I am trying to understand the definition of conditional expectation with respect to a sub-$\sigma$-algebra. I think the top answer for this question: Why this weird definition of conditional expectation? is similar to what I'm after but it didn't quite make sense to me. The example given in my lecture notes is as follows.

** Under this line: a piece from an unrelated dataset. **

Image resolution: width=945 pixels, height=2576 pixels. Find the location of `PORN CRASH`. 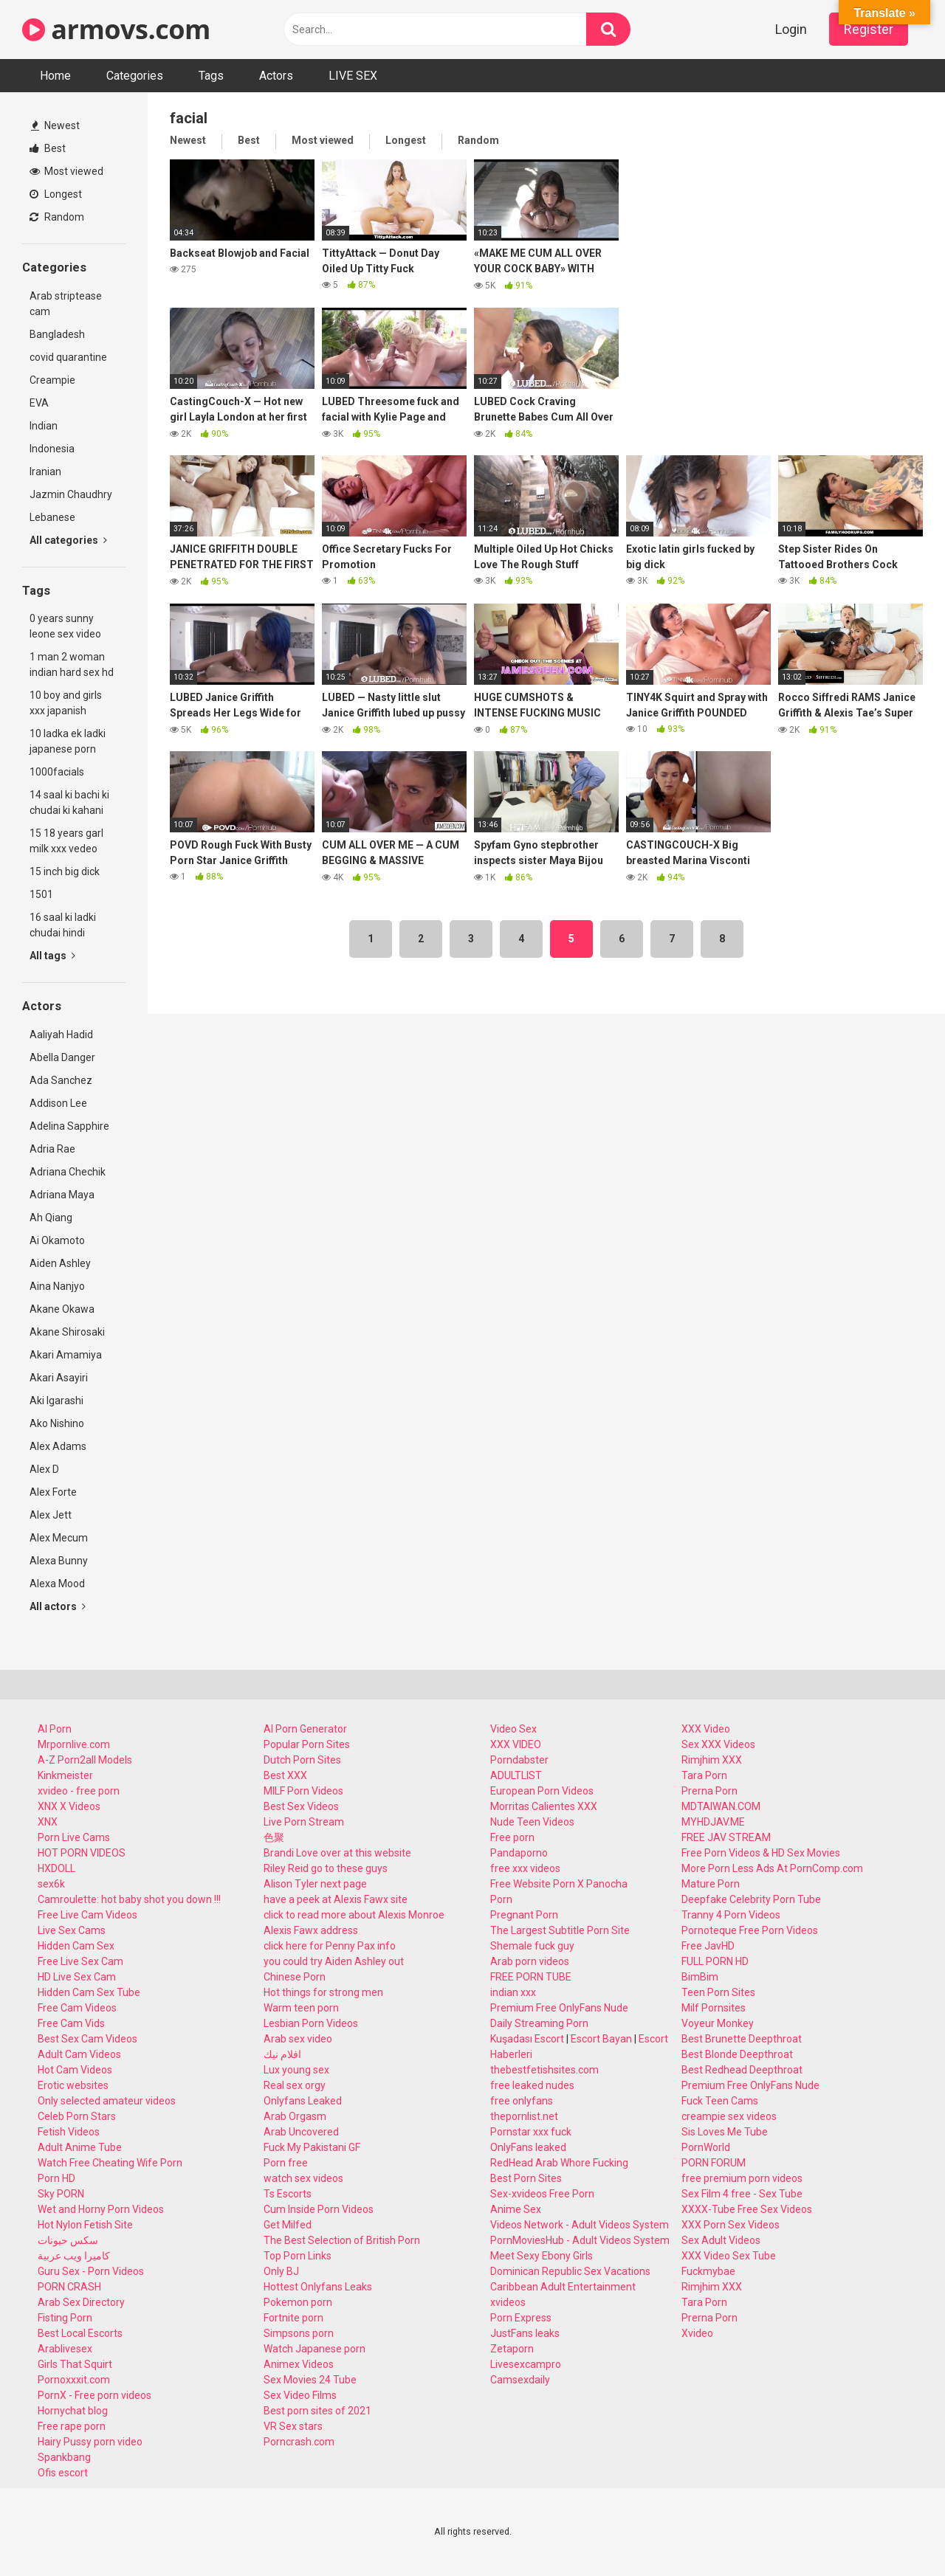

Let $(\Omega,\mathcal A, \mathbb P)$ be a probability space. $X$ is a random variable and $A\in \mathcal A$. Suppose $\mathcal F = \sigma$ ({A}) = {$\emptyset,A,A^{c},\Omega$}, a certain sub-$\sigma$-algebra of $\mathcal A$. We define the conditional expectation given $\mathcal F$ as the random variable on $\Omega$ given by
$\mathbb E[X|\mathcal F]:\Omega\rightarrow\mathbb R$, where $\mathbb E[X|\mathcal F](\omega)=$
\begin{cases} \mathbb E[X|A] & \forall\omega\in A \\ \mathbb E[X|A^{c}] & \forall\omega\in A^{c} \ \ \end{cases}
I would like to know what this function is telling us. Why is it useful to have a function that, when given an outcome, tells us the expectation of the random variable given a larger set? If we have the outcome, isn't the expected value of the random variable just $X(\omega)$? Would it not make more sense for this function to have the domain $\mathcal A$?
EDIT: Is the idea that we don't know the exact $\omega\in\Omega$, only that $\omega\in A$ or $\omega\in A^{c}$? Since if we knew the exact $\omega$ we would know $X(\omega)$, therefore not need to estimate $X$?